With pictures left out, output exactly the lines of the listing below from the line that has "MARCIN KOZŁOWSKI" to the line that has "A História do Desafio da Adedonha", both lines kept.
━━ PROVIDED DATA
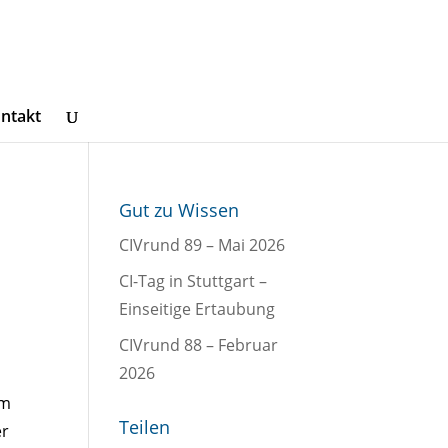
ntakt
Gut zu Wissen
CIVrund 89 – Mai 2026
CI-Tag in Stuttgart –
Einseitige Ertaubung
CIVrund 88 – Februar
2026
um
Teilen
er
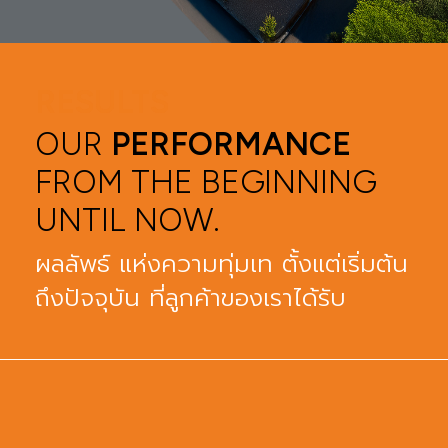
RESULTS
OUR
PERFORMANCE
FROM THE BEGINNING
UNTIL NOW.
ผลลัพธ์ แห่งความทุ่มเท ตั้งแต่เริ่มต้น
ถึงปัจจุบัน ที่ลูกค้าของเราได้รับ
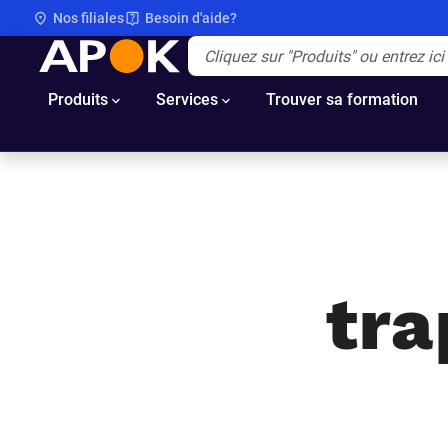
Nos filiales
Besoin d'aide?
APOK
Apok.Header.Search.Label
(Optionnel)
Produits
Services
Trouver sa formation
tra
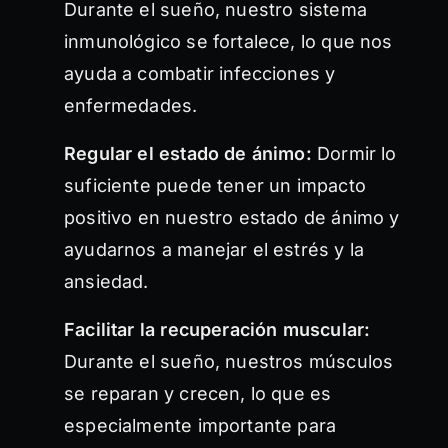
Durante el sueño, nuestro sistema
inmunológico se fortalece, lo que nos
ayuda a combatir infecciones y
enfermedades.
Regular el estado de ánimo:
Dormir lo
suficiente puede tener un impacto
positivo en nuestro estado de ánimo y
ayudarnos a manejar el estrés y la
ansiedad.
Facilitar la recuperación muscular:
Durante el sueño, nuestros músculos
se reparan y crecen, lo que es
especialmente importante para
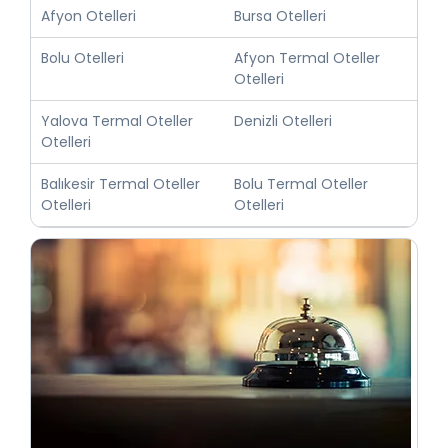
Afyon Otelleri
Bursa Otelleri
Bolu Otelleri
Afyon Termal Oteller
Otelleri
Yalova Termal Oteller
Denizli Otelleri
Otelleri
Balıkesir Termal Oteller
Bolu Termal Oteller
Otelleri
Otelleri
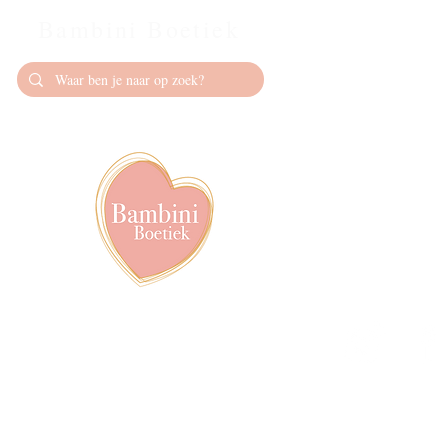
Bambini Boetiek
Contact
info@bambiniboet
06-24309335
Showroom op afs
achter het van de
Volg ons op soci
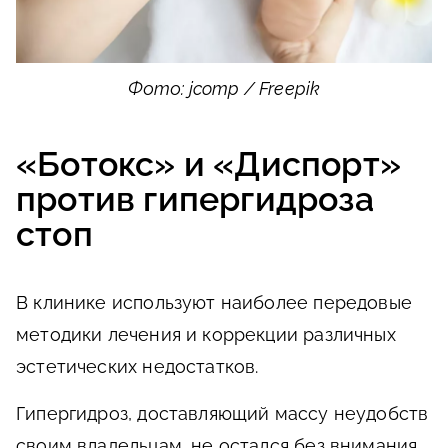
Фото: jcomp / Freepik
«Ботокс» и «Диспорт»
против гипергидроза
стоп
В клинике используют наиболее передовые
методики лечения и коррекции различных
эстетических недостатков.
Гипергидроз, доставляющий массу неудобств
своим владельцам, не остался без внимания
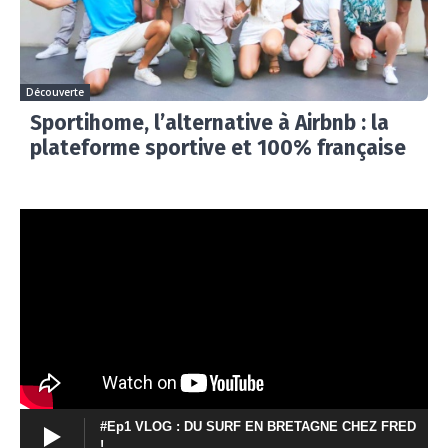
Découverte
Sportihome, l’alternative à Airbnb : la
plateforme sportive et 100% française
#Ep1 VLOG : DU SURF EN BRETAGNE CHEZ FRED
!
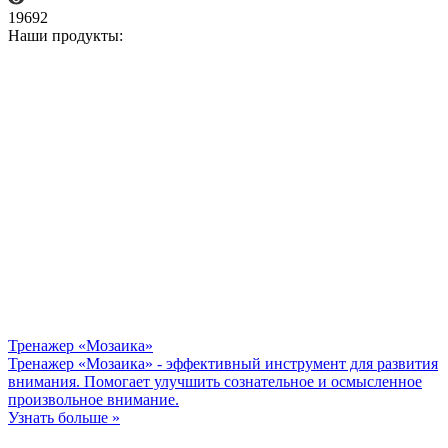
19692
Наши продукты:
Тренажер «Мозаика»
Тренажер «Мозаика» - эффективный инструмент для развития
внимания. Помогает улучшить сознательное и осмысленное
произвольное внимание.
Узнать больше »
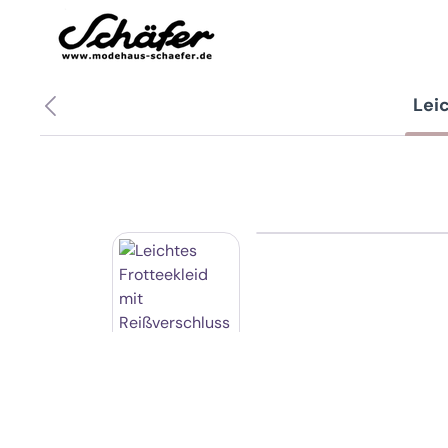
Zum Hauptinhalt springen
Zur Hauptnavigation springen
Lei
Bildergalerie überspringen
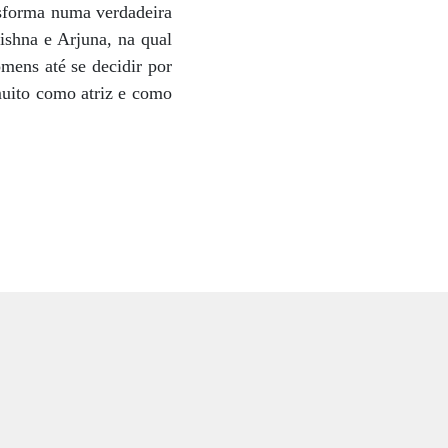
ansforma numa verdadeira
ishna e Arjuna, na qual
omens até se decidir por
uito como atriz e como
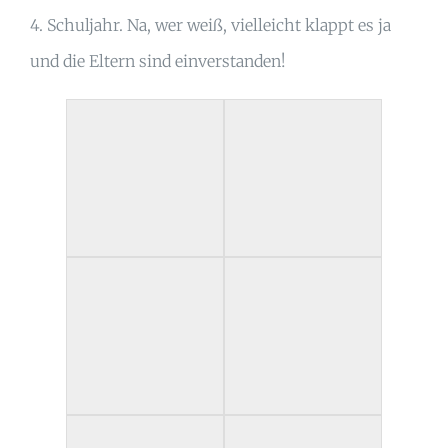
4. Schuljahr. Na, wer weiß, vielleicht klappt es ja
und die Eltern sind einverstanden!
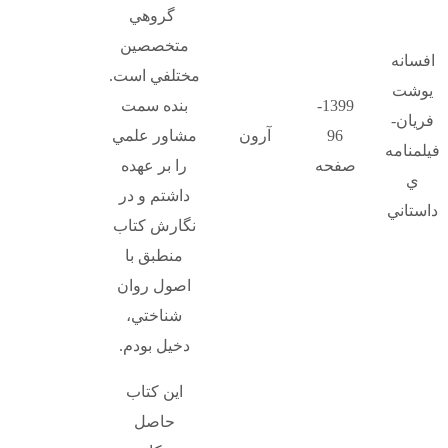
گروهي
متخصصين
افسانه
مختلفي است.
يوشت
1399-
بنده سمت
فريان-
96
آرون
مشاور علمي
فيلمنامه
صفحه
را بر عهده
ي
داشتم و در
داستاني
نگارش كتاب
منطبق با
اصول روان
شناختي،
دخيل بودم.
اين كتاب
حاصل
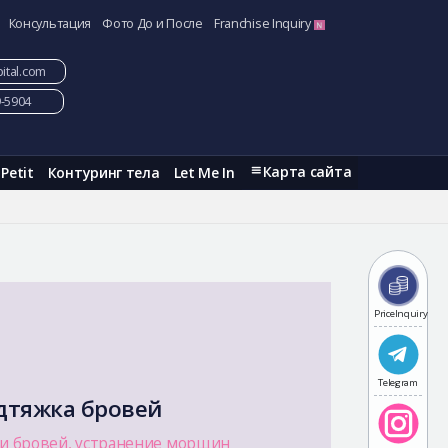
Консультация
Фото До и После
Franchise Inquiry
ital.com
9-5904
Карта сайта
Petit
Контуринг тела
Let Me In
PriceInquiry
Telegram
дтяжка бровей
и бровей, устранение морщин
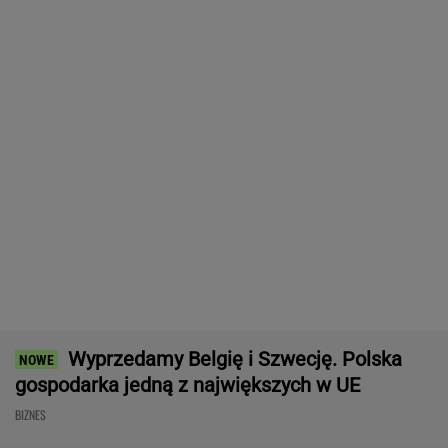
BIZNES
Nie będzie nowej umowy TVP z Kościołem.
Obowiązuje ta podpisana przez Kurskiego
MARCIN KOZŁOWSKI
Nadciąga OKI. Będzie weto
Nawrockiego? Minister Domański odpowiada
BIZNES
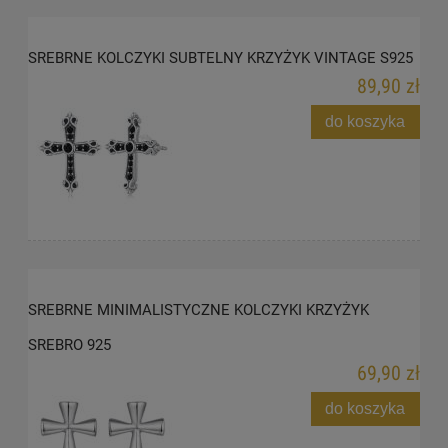
SREBRNE KOLCZYKI SUBTELNY KRZYŻYK VINTAGE S925
89,90 zł
do koszyka
SREBRNE MINIMALISTYCZNE KOLCZYKI KRZYŻYK
SREBRO 925
69,90 zł
do koszyka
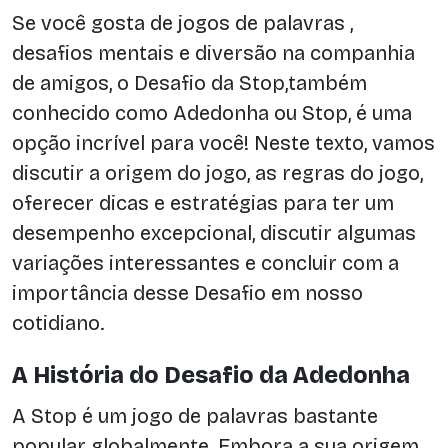
Se você gosta de jogos de palavras ,
desafios mentais e diversão na companhia
de amigos, o Desafio da Stop,também
conhecido como Adedonha ou Stop, é uma
opção incrível para você! Neste texto, vamos
discutir a origem do jogo, as regras do jogo,
oferecer dicas e estratégias para ter um
desempenho excepcional, discutir algumas
variações interessantes e concluir com a
importância desse Desafio em nosso
cotidiano.
A História do Desafio da Adedonha
A Stop é um jogo de palavras bastante
popular globalmente. Embora a sua origem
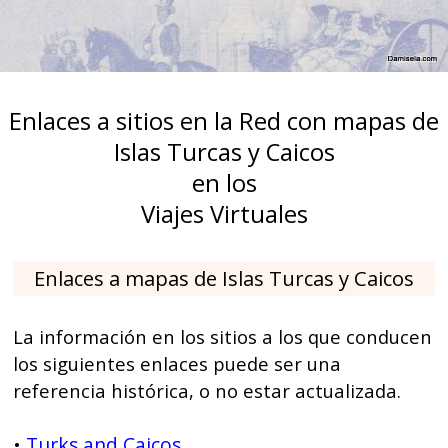
Enlaces a sitios en la Red con mapas de
Islas Turcas y Caicos
en los
Viajes Virtuales
Enlaces a mapas de Islas Turcas y Caicos
La información en los sitios a los que conducen
los siguientes enlaces puede ser una
referencia histórica, o no estar actualizada.
Turks and Caicos
•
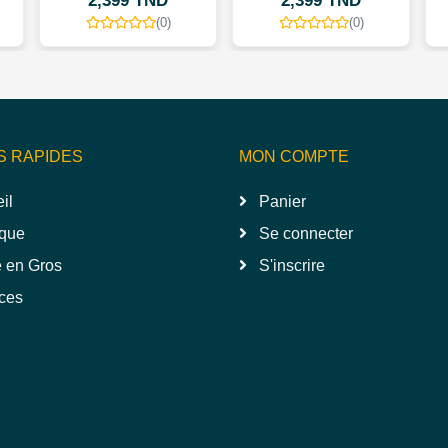
2,399 TND
2,399 TND
(0)
(0)
S RAPIDES
MON COMPTE
il
Panier
que
Se connecter
 en Gros
S'inscrire
ces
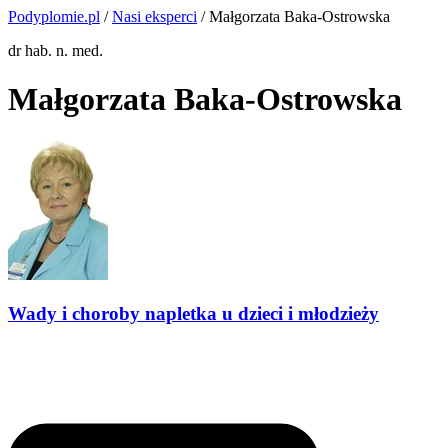
Podyplomie.pl
/
Nasi eksperci
/ Małgorzata Baka-Ostrowska
dr hab. n. med.
Małgorzata Baka-Ostrowska
Wady i choroby napletka u dzieci i młodzieży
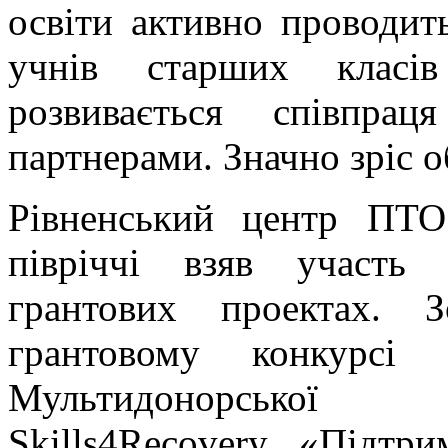
освіти активно проводит
учнів старших класів
розвивається співпр
партнерами. Значно зріс о
Рівненський центр ПТ
півріччі взяв участь
грантових проектах. 
грантовому конкурсі
Мультидонорської і
Skills4Recovery «Підтри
━━━━
§ EXERCISE RESPONSE
MARCIN KOZŁOWSKI
Nadciąga OKI. Będzie weto
Nawrockiego? Minister Domański odpowiada
BIZNES
SREBRNE KOLCZYKI SUBTELNY KRZYŻYK VINTAGE S925
89,90 zł
do koszyka
SREBRNE MINIMALISTYCZNE KOLCZYKI KRZYŻYK
SREBRO 925
69,90 zł
do koszyka
Se você gosta de jogos de palavras ,
desafios mentais e diversão na companhia
de amigos, o Desafio da Stop,também
conhecido como Adedonha ou Stop, é uma
opção incrível para você! Neste texto, vamos
discutir a origem do jogo, as regras do jogo,
oferecer dicas e estratégias para ter um
desempenho excepcional, discutir algumas
variações interessantes e concluir com a
importância desse Desafio em nosso
cotidiano.
A História do Desafio da Adedonha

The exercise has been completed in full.